Shaping the Shapers II

Let’s think some more about the appointment of a justice for the Supreme Court.

There has been endless commentary about Judge Sotomayor’s remark about an elderly Latina woman reaching a better decision than an elderly Anglo man. The conservative viewpoint seems to be, as remarked in my previous post, that the law is the law and all one need do is read and apply it.

In that case, why do we need justices? Wouldn’t a well-programmed computer be able to search, balance out, and apply past precedents and provide a decision without all the messy uncertainty of human ratiocination?

Or, if we insist in having human beings, why would we not do as they do in many other walks of life: check for the most distinguished resumes, look for the highest marks on a standard test, and hire the winner? Why did Ronald Reagan find a woman to appoint and why did the first George Bush appoint an African American? (I know that George I said Justice Thomas was the best qualified candidate regardless of race, but did anyone believe that?)

But if life experience makes a difference–and in the real world, who doubts it–let me refer again to the impact of one’s religious affiliation.
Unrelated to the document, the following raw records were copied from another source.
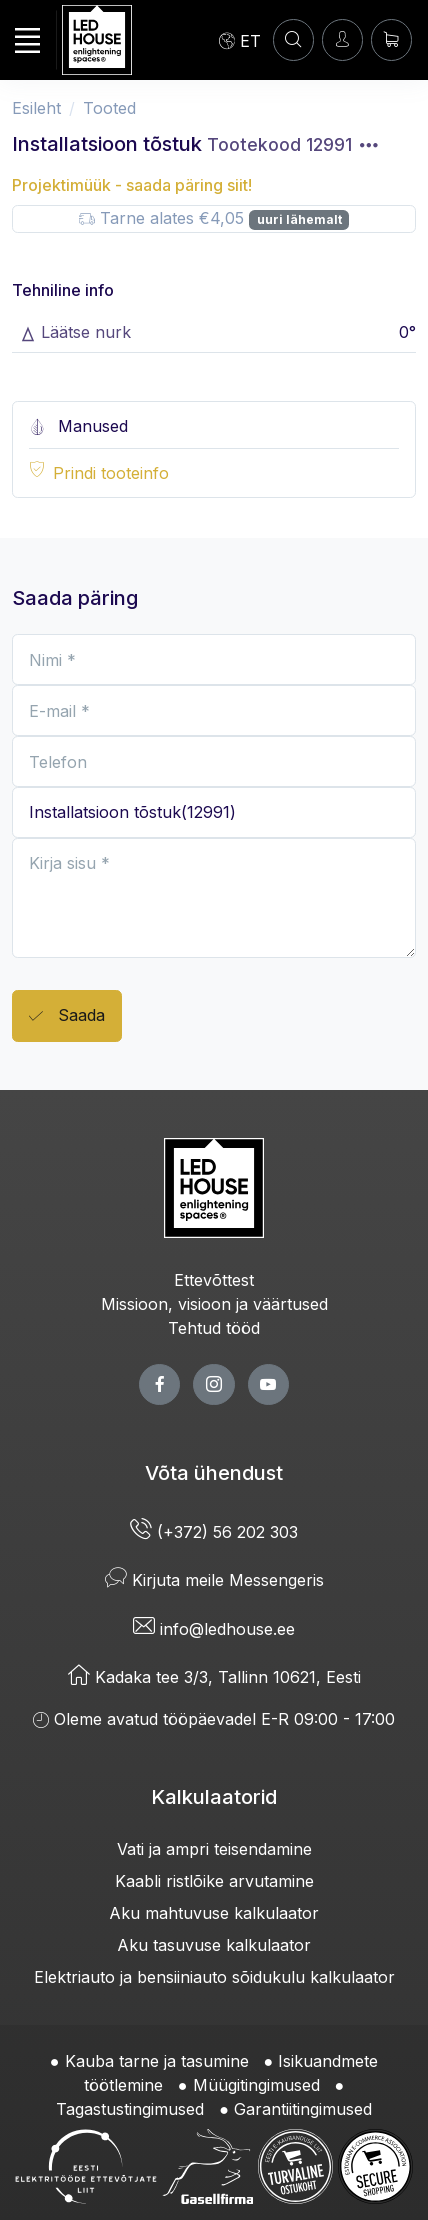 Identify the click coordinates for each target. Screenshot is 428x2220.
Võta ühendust (214, 1473)
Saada (67, 1016)
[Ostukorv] (391, 39)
Does the way we worship affect the way we think and act? If not, why do we worship?

Consider, then, the impact of attending weekly or more often at services in which one human being (or,alternatively, a Book) is cited as infallible authority as opposed to the impact of services at which human ignorance and fallibility are contrasted with the Mystery beyond knowing. Shouldn’t that make a difference? And might it not be relevant to ask someone nominated to any court: “How much allowance do you think it appropriate to make for the human element in the various institutions of our society? Do you hold the Constitution or any human institution to be an infallible guide? And if not, how do you use your limited reason to apply our fallible institutions to the human situations you will consider?”